Nel 1928, ad esempio, il sondaggio dava in testa il candidato repubblicano Herbert Hoover con il 63% delle preferenze: Hoover vinse le elezioni con il 59% dei suffragi. Quattro anni più tardi, il sondaggio della rivista indicava la vittoria con un largo margine del candidato democratico Franklin Roosevelt, e la previsione si dimostrò corretta. I risultati finali del sondaggio nel 1932 ebbero uno scarto di appena l'1,5% rispetto alla distribuzione effettiva dei voti. Nelle elezioni del 1936, però, il sondaggio andò incontro a un fiasco così clamoroso che la rivista ne risultò screditata. Nel corso della campagna elettorale, i dati pubblicati dal "Digest" indicavano il repubblicano Alfred Landon in vantaggio sul presidente in carica Roosevelt. Secondo gli ultimi risultati resi noti dalla rivista, basati sullo scrutinio di circa 2,4 milioni di schede, Landon avrebbe ottenuto una vittoria sicura. I repubblicani risultavano in testa in 32 Stati, con 370 voti elettorali e il 54% dei voti popolari. Nelle elezioni del 5 novembre, tuttavia, Roosevelt ottenne il 61% dei voti elettorali con 523 voti popolari su 531, infliggendo a Landon la più sonora sconfitta elettorale nella storia politica americana. I motivi dell'errore del sondaggio del "Digest" divennero oggetto di un vivace dibattito.In realtà, già molto prima delle elezioni George Gallup e altri ricercatori - che proprio in quegli anni andavano fondando la moderna ricerca d'opinione basata su nuovi metodi di campionamento - avevano individuato le cause del fiasco del "Digest". Gallup fece notare che se i 2,4 milioni di schede scrutinate dalla rivista a prima vista potevano sembrare una quantità impressionante, in realtà non potevano essere più attendibili del campione da cui erano tratte, ossia le persone i cui nominativi figuravano nello schedario del "Digest"; si trattava di un campione distorto, caratterizzato com'era da una netta prevalenza di rappresentanti dei ceti medi e medio-alti. Nelle elezioni del 1936, in cui le divisioni di classe erano relativamente nette e gli elettori dei ceti a basso reddito appoggiavano Roosevelt assai più di quelli del ceto medio, la distorsione del campione del "Digest" era enorme.

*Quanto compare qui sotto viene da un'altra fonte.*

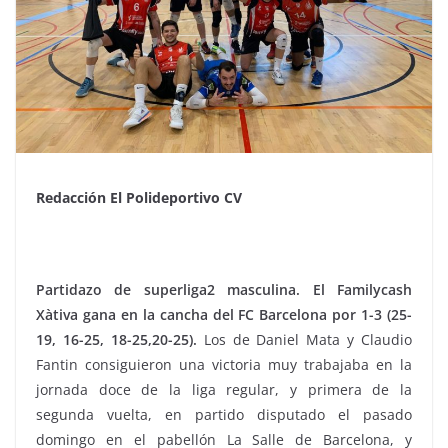
Redacción El Polideportivo CV
Partidazo de superliga2 masculina. El Familycash
Xàtiva gana en la cancha del FC Barcelona por 1-3 (25-
19, 16-25, 18-25,20-25).
Los de Daniel Mata y Claudio
Fantin consiguieron una victoria muy trabajaba en la
jornada doce de la liga regular, y primera de la
segunda vuelta, en partido disputado el pasado
domingo en el pabellón La Salle de Barcelona, y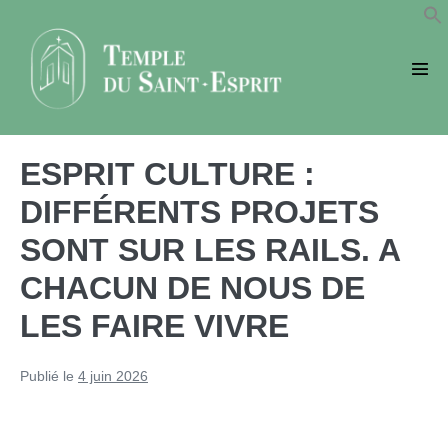
Sauter
au
contenu
basc
le
men
ESPRIT CULTURE :
DIFFÉRENTS PROJETS
SONT SUR LES RAILS. A
CHACUN DE NOUS DE
LES FAIRE VIVRE
Publié le
4 juin 2026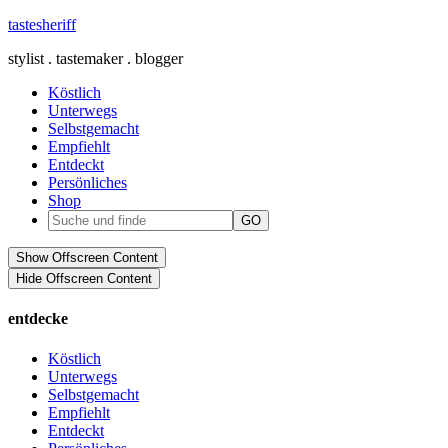
tastesheriff
stylist . tastemaker . blogger
Köstlich
Unterwegs
Selbstgemacht
Empfiehlt
Entdeckt
Persönliches
Shop
Show Offscreen Content
Hide Offscreen Content
entdecke
Köstlich
Unterwegs
Selbstgemacht
Empfiehlt
Entdeckt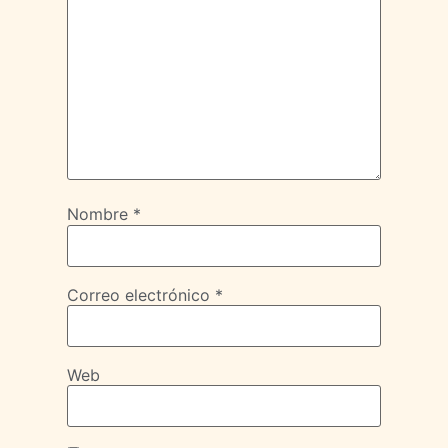
Nombre
*
Correo electrónico
*
Web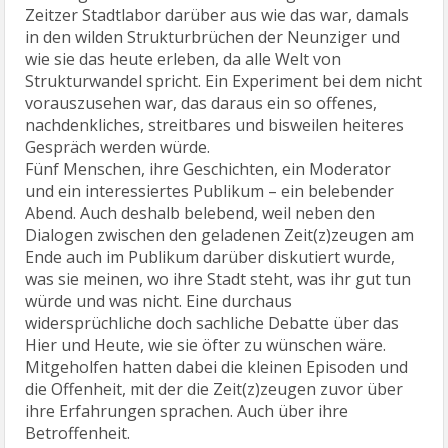
Zeitzer Stadtlabor darüber aus wie das war, damals
in den wilden Strukturbrüchen der Neunziger und
wie sie das heute erleben, da alle Welt von
Strukturwandel spricht. Ein Experiment bei dem nicht
vorauszusehen war, das daraus ein so offenes,
nachdenkliches, streitbares und bisweilen heiteres
Gespräch werden würde.
Fünf Menschen, ihre Geschichten, ein Moderator
und ein interessiertes Publikum – ein belebender
Abend. Auch deshalb belebend, weil neben den
Dialogen zwischen den geladenen Zeit(z)zeugen am
Ende auch im Publikum darüber diskutiert wurde,
was sie meinen, wo ihre Stadt steht, was ihr gut tun
würde und was nicht. Eine durchaus
widersprüchliche doch sachliche Debatte über das
Hier und Heute, wie sie öfter zu wünschen wäre.
Mitgeholfen hatten dabei die kleinen Episoden und
die Offenheit, mit der die Zeit(z)zeugen zuvor über
ihre Erfahrungen sprachen. Auch über ihre
Betroffenheit.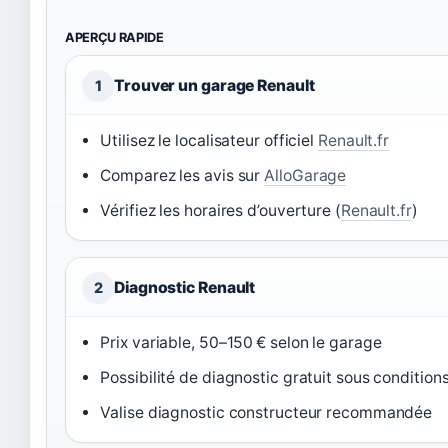
APERÇU RAPIDE
Trouver un garage Renault
1
Utilisez le localisateur officiel
Renault.fr
Comparez les avis sur
AlloGarage
Vérifiez les horaires d’ouverture (
Renault.fr
)
Diagnostic Renault
2
Prix variable, 50–150 € selon le garage
Possibilité de diagnostic gratuit sous condition
Valise diagnostic constructeur recommandée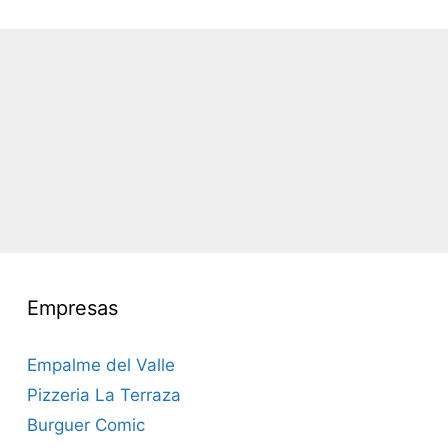
Empresas
Empalme del Valle
Pizzeria La Terraza
Burguer Comic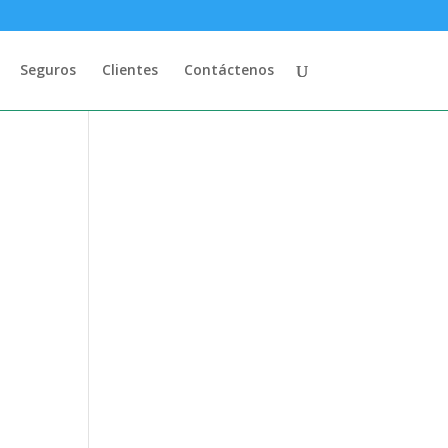
Seguros
Clientes
Contáctenos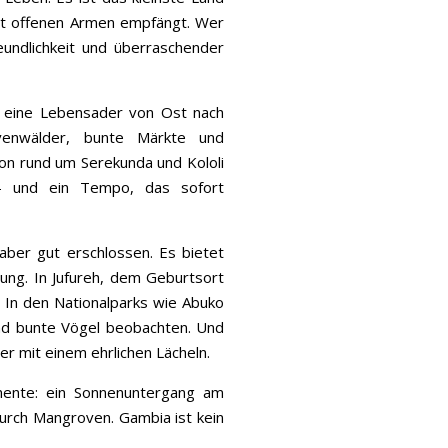
mit offenen Armen empfängt. Wer
Freundlichkeit und überraschender
e eine Lebensader von Ost nach
venwälder, bunte Märkte und
on rund um Serekunda und Kololi
 – und ein Tempo, das sofort
 aber gut erschlossen. Es bietet
ung. In Jufureh, dem Geburtsort
. In den Nationalparks wie Abuko
nd bunte Vögel beobachten. Und
r mit einem ehrlichen Lächeln.
mente: ein Sonnenuntergang am
durch Mangroven. Gambia ist kein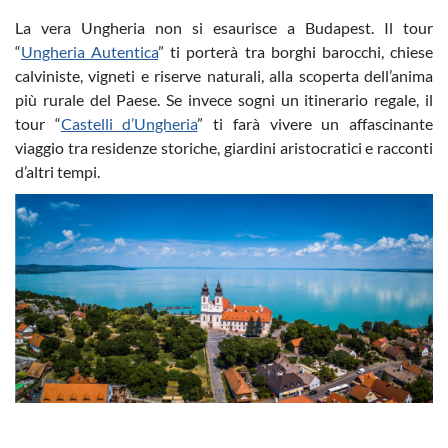
La vera Ungheria non si esaurisce a Budapest. Il tour
“
Ungheria Autentica
” ti porterà tra borghi barocchi, chiese
calviniste, vigneti e riserve naturali, alla scoperta dell’anima
più rurale del Paese. Se invece sogni un itinerario regale, il
tour “
Castelli d’Ungheria
” ti farà vivere un affascinante
viaggio tra residenze storiche, giardini aristocratici e racconti
d’altri tempi.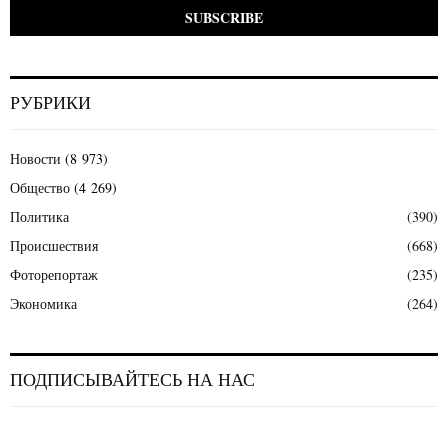
РУБРИКИ
Новости
(8 973)
Общество
(4 269)
Политика
(390)
Происшествия
(668)
Фоторепортаж
(235)
Экономика
(264)
ПОДПИСЫВАЙТЕСЬ НА НАС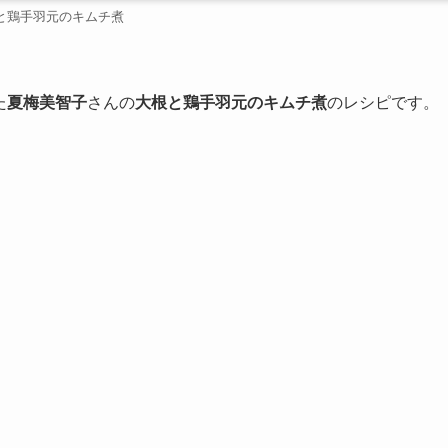
と鶏手羽元のキムチ煮
た
夏梅美智子
さんの
大根と鶏手羽元のキムチ煮
のレシピです。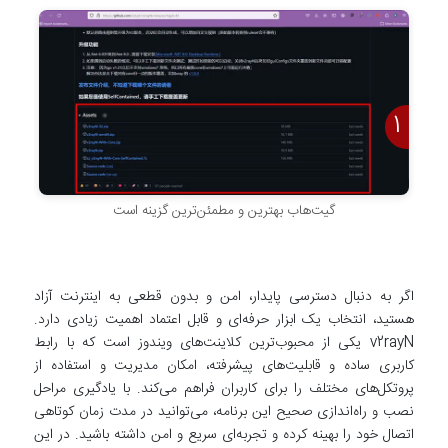
2
1
گیت‌هاب بهترین و مطمئن‌ترین گزینه است
اگر به دنبال دسترسی پایدار، امن و بدون قطعی به اینترنت آزاد
هستید، انتخاب یک ابزار حرفه‌ای و قابل اعتماد اهمیت زیادی دارد.
v2rayN یکی از محبوب‌ترین کلاینت‌های ویندوز است که با رابط
کاربری ساده و قابلیت‌های پیشرفته، امکان مدیریت و استفاده از
پروتکل‌های مختلف را برای کاربران فراهم می‌کند. با یادگیری مراحل
نصب و راه‌اندازی صحیح این برنامه، می‌توانید در مدت زمان کوتاهی
اتصال خود را بهینه کرده و تجربه‌ای سریع و امن داشته باشید. در این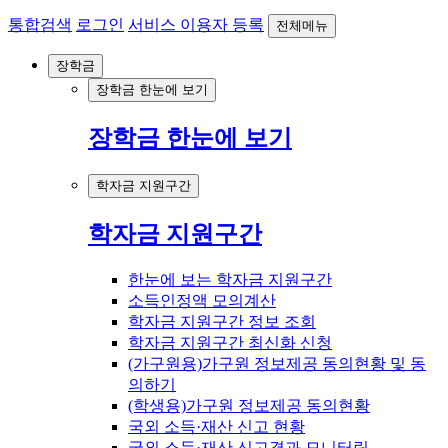
통합검색
로그인
서비스 이용자 등록
전체메뉴
장학금
장학금 한눈에 보기
장학금 한눈에 보기
학자금 지원구간
학자금 지원구간
한눈에 보는 학자금 지원구간
소득인정액 모의계산
학자금 지원구간 정보 조회
학자금 지원구간 최신화 신청
(가구원용)가구원 정보제공 동의현황 및 동
의하기
(학생용)가구원 정보제공 동의현황
국외 소득·재산 신고 현황
국외 소득·재산 신고결과 모니터링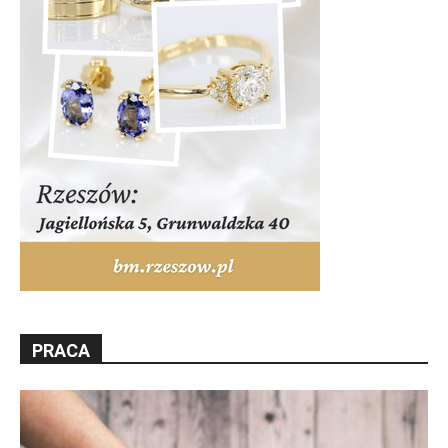
PRACA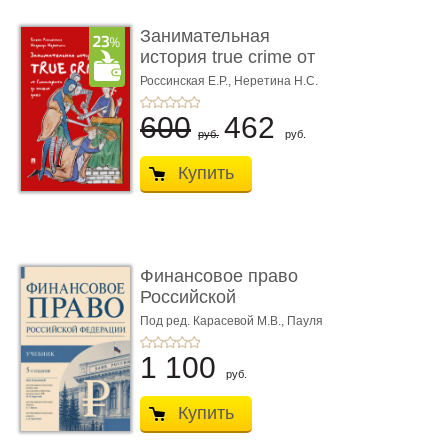
Занимательная
история true crime от
Гиппократа до � ...
Россинская Е.Р.,
Неретина Н.С.
600
462
руб.
руб.
Купить
Финансовое право
Российской
Федерации. 5-е изд�
Под ред. Карасевой М.В., Пауля
А.Г., Красюкова А.В.
...
1 100
руб.
Купить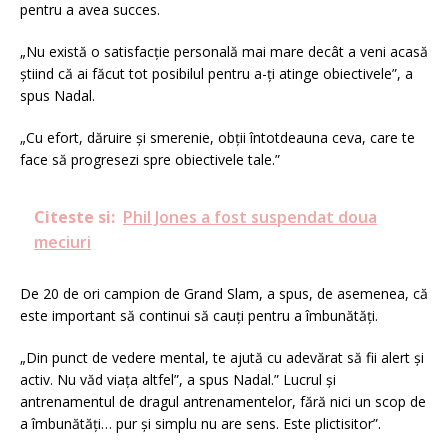
pentru a avea succes.
„Nu există o satisfacție personală mai mare decât a veni acasă
știind că ai făcut tot posibilul pentru a-ți atinge obiectivele”, a
spus Nadal.
„Cu efort, dăruire și smerenie, obții întotdeauna ceva, care te
face să progresezi spre obiectivele tale.”
Citeste si:
Phil Jones a fost suspendat doua
meciuri
De 20 de ori campion de Grand Slam, a spus, de asemenea, că
este important să continui să cauți pentru a îmbunătăți.
„Din punct de vedere mental, te ajută cu adevărat să fii alert și
activ. Nu văd viața altfel”, a spus Nadal.” Lucrul și
antrenamentul de dragul antrenamentelor, fără nici un scop de
a îmbunătăți… pur și simplu nu are sens. Este plictisitor”.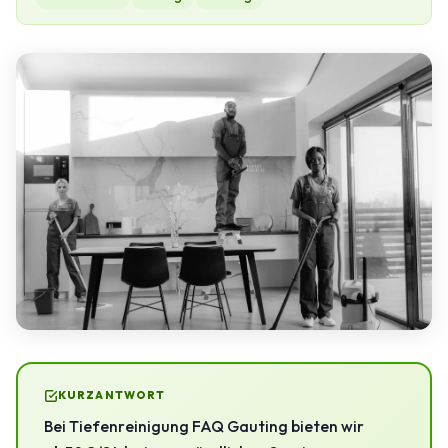
KURZANTWORT
Bei Tiefenreinigung FAQ Gauting bieten wir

Un altro problema era costituito dal fatto che degli oltre 20 milioni di schede inviate dalla rivista, solo il 10% veniva compilato e rispedito, e non vi era modo di accertare se coloro che si erano dati la pena di 'votare' costituissero un campione rappresentativo di tutte le persone che avevano ricevuto le schede, e tanto meno dell'intero elettorato americano. Inoltre, il metodo impiegato dal "Digest" per effettuare il sondaggio non teneva conto dei mutamenti di opinione che intercorrono nelle battute finali della competizione elettorale, in quanto veniva inviata solo una scheda nel corso di tutta la campagna.La cosa che più colpì gli osservatori nel fiasco del "Literary Digest" fu forse il contrasto tra la lenta e complessa procedura adottata dalla rivista e le snelle, efficienti indagini scientifiche inaugurate da George Gallup, Elmo Roper e Archibald Crossley. Mentre il sondaggio del "Digest" era condotto su milioni di individui, quelli di nuova concezione si servivano di campioni di poche migliaia, ma poiché si trattava di campioni costruiti in modo tale da rispecchiare - perlomeno approssimativamente - le caratteristiche dell'intera popolazione, il nuovo tipo di sondaggio dava risultati di gran lunga più attendibili. Come ebbero a osservare in seguito George Gallup e Saul Forbes Rae, "dalle elezioni del 1936 emerse una lezione fondamentale: l'essenza del problema di ottenere una misura accurata dell'opinione pubblica consiste nel costruire un campione rappresentativo; una semplice accumulazione di schede non potrà mai arrivare a eliminare l'errore derivante da un campione distorto" (v. Gallup e Rae, 1940, pp. 54-55).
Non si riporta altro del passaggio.